When AI traffic surpasses humans, how can you prove that you are a real person?

Article by: Vaidik Mandloi

Translated by: Luffy, Foresight News

Since the launch of ChatGPT at the end of 2022, it has spurred the development of a vast ecosystem of AI intelligent agents. Currently, the total online traffic generated by these programs has surpassed that of all human users worldwide. The online behavior of AI intelligences is completely different from humans: they do not browse ads, click links, or shop online; they simply crawl web data to complete tasks, and leave immediately after finishing.

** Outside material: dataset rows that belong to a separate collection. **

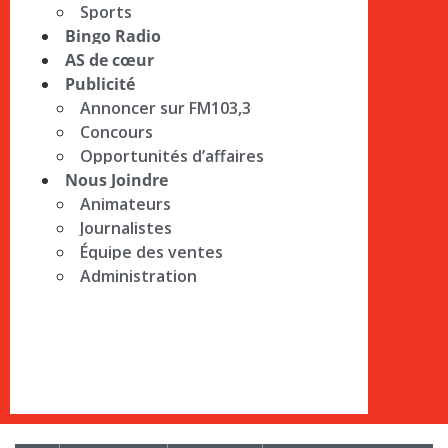
Sports
Bingo Radio
AS de cœur
Publicité
Annoncer sur FM103,3
Concours
Opportunités d’affaires
Nous Joindre
Animateurs
Journalistes
Équipe des ventes
Administration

The original architecture and business logic of the internet were built around human behavior and usage habits. But now, the vast majority of web access behaviors are not from real people, which has caused headaches for major websites. Currently, 2.5 million websites have begun blocking AI crawlers, and platforms like Perplexity are involved in related lawsuits. Cloudflare, a cloud service provider, has even set up a “honey pot maze,” using chaotic, meaningless AI-generated text to create infinite loop pages to trap various data crawlers.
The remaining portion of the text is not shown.